The numbers are even higher for visits that mix alcoholic and non-alcoholic drinks on the same night: 60% for bars and 72% for restaurants. Going out, in other words, is no longer about consuming booze from gun to tape – particularly for consumers under 34.

This is something the trade has been slow to grasp.

“We just don’t realise how many people are not looking for alcohol on a visit,” admits Cyril Francoise, bar manager for the Soho House group.

The most popular techniques for incorporating non-alcoholic drinks into a night out are ‘book-ending’ – starting and ending the night with a non-alcoholic drink – and ‘zebra-striping’, when drinkers alternate alcoholic and non- throughout the evening.

These techniques are particularly popular for consumers under the age of 34. What this means, crucially, is that while younger drinkers might be drinking less alcohol, they are not necessarily having fewer drinks.

That’s the good news. The bad news is that both retail and on-trade venues’ low-and-no ranges rarely come even close to matching their alcoholic options.

This costs hospitality new business (two in three UK drinkers say that the choice of non-alcoholic options affects their choice of venue if they have non-drinkers in their group) and it prevents them from maximising spend on existing customers.

Some 44% of consumers say they would stay longer in a venue if they could have a non-alcoholic version of their favourite drink at the end of the night.

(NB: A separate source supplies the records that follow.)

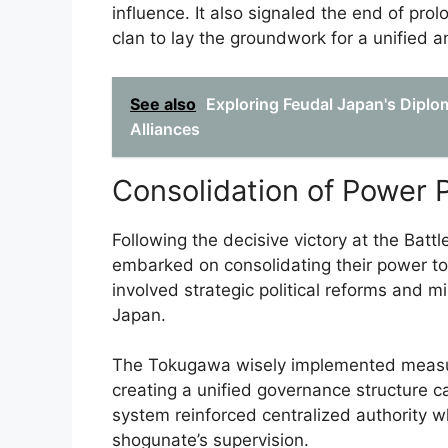
influence. It also signaled the end of pro
clan to lay the groundwork for a unified an
See also
Exploring Feudal Japan's Diplom
Alliances
Consolidation of Power 
Following the decisive victory at the Bat
embarked on consolidating their power to
involved strategic political reforms and mi
Japan.
The Tokugawa wisely implemented measure
creating a unified governance structure c
system reinforced centralized authority 
shogunate’s supervision.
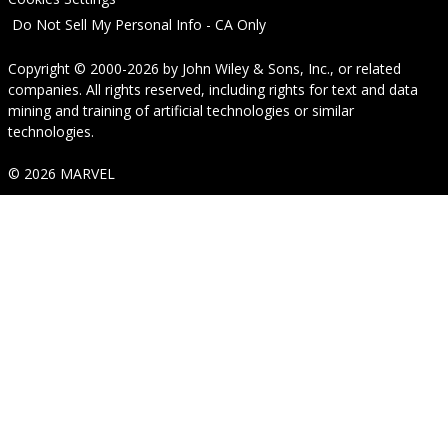
Do Not Sell My Personal Info - CA Only
Copyright © 2000-2026
by
John Wiley & Sons, Inc.
, or related
companies. All rights reserved, including rights for text and data
mining and training of artificial technologies or similar
technologies.
© 2026 MARVEL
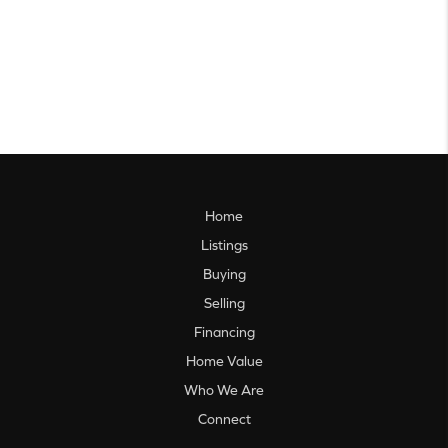
Home
Listings
Buying
Selling
Financing
Home Value
Who We Are
Connect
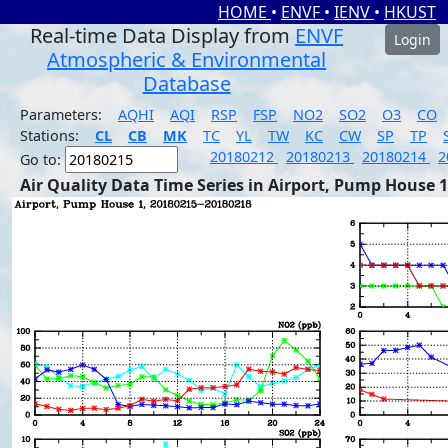
HOME
•
ENVF
•
IENV
•
HKUST
Real-time Data Display from
ENVF
Login
Atmospheric & Environmental
Database
Parameters:
AQHI
AQI
RSP
FSP
NO2
SO2
O3
CO
Stations:
CL
CB
MK
TC
YL
TW
KC
CW
SP
TP
20180212
20180213
20180214
2
Go to:
Air Quality Data Time Series in Airport, Pump House 1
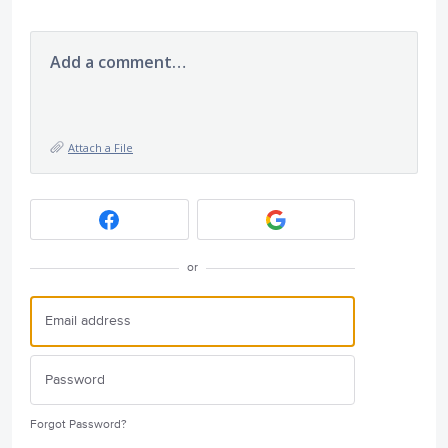
Add a comment…
Attach a File
or
Forgot Password?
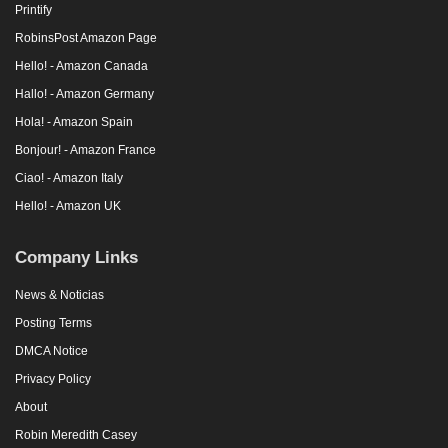
Printify
RobinsPost Amazon Page
Hello! - Amazon Canada
Hallo! - Amazon Germany
Hola! - Amazon Spain
Bonjour! - Amazon France
Ciao! - Amazon Italy
Hello! - Amazon UK
Company Links
News & Noticias
Posting Terms
DMCA Notice
Privacy Policy
About
Robin Meredith Casey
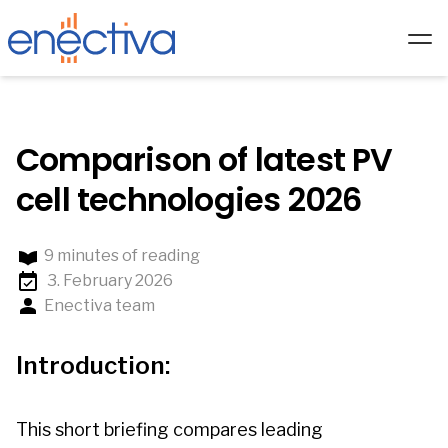
Services
Solutions
Comparison of latest PV
Technology
cell technologies 2026
Hardware
9 minutes of reading
Partners
3. February 2026
About us
Enectiva team
Academy
Introduction:
Blog
EN/
This short briefing compares leading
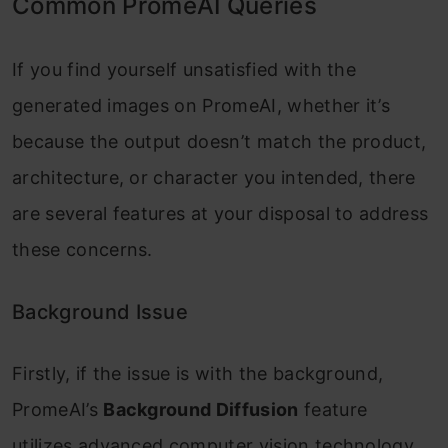
Common PromeAI Queries
If you find yourself unsatisfied with the
generated images on PromeAI, whether it’s
because the output doesn’t match the product,
architecture, or character you intended, there
are several features at your disposal to address
these concerns.
Background Issue
Firstly, if the issue is with the background,
PromeAI’s
Background Diffusion
feature
utilizes advanced computer vision technology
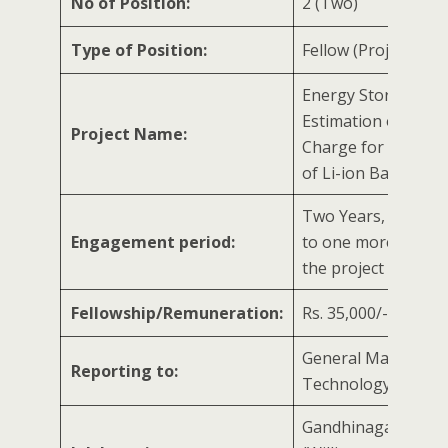
No of Position:
2 (Two)
Type of Position:
Fellow (Project Speci
Energy Storage:
Estimation of State
Project Name:
Charge for Electric 
of Li-ion Battery
Two Years, extenda
Engagement period:
to one more year/ 
the project
Fellowship/Remuneration:
Rs. 35,000/- per m
General Manager 
Reporting to:
Technology Mana
Gandhinagar, Gujar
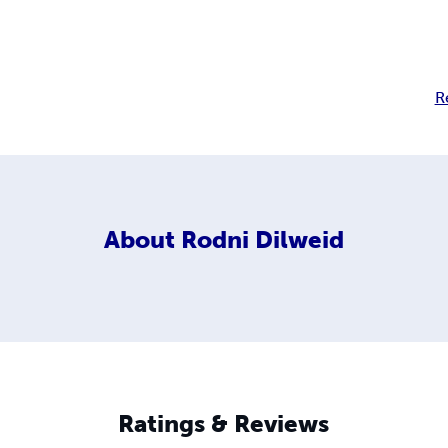
R
About
Rodni Dilweid
Ratings & Reviews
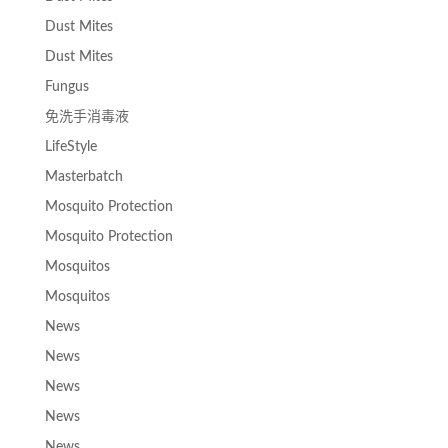
Dust Mites
Dust Mites
Fungus
免洗手消毒液
LifeStyle
Masterbatch
Mosquito Protection
Mosquito Protection
Mosquitos
Mosquitos
News
News
News
News
News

Over 30% have left a venue early because of poor low-and-no options.

All these figures are higher for 18- to 24-year-olds, which is the group most likely to be socialising in bars in the first place.

“We want people to stay as long as possible,” says Freddie Cobb, head of drinks buying at wine bar Vagabond. “So that last [30%] figure is a real eye-opener.”

The impact of getting the alcohol-free offering wrong is obvious. In venues that fail to offer a sufficiently good alcohol-free range, consumers order fewer drinks and stay a shorter time.

The report estimates that improving the range of low-and-no drinks on offer could generate an additional 109m pub visits a year in the UK.

Even venues that do have reasonable alcohol-free options don’t always make the latter’s existence clear to guests. This lack of visibility is a significant barrier to purchase – and an expensive one. Staggeringly, consumers defaulting to tap water in lieu of any obvious alternatives is reckoned to cost hospitality businesses £800m ($1.01bn) a year in missed drink sales.

Consumers, in other words, are increasingly looking for alcohol-free options – and see it as important to their night out.

But the range of drinks on offer needs to be both better and more clearly communicated to help consumers make the choice. Failure to address these two elements will see businesses miss out on potential customers and fail to maximise the spend of the ones they do have; a luxury few can afford.

“Demand is there from consumers,” says the report bluntly. “If the proposition is executed correctly.”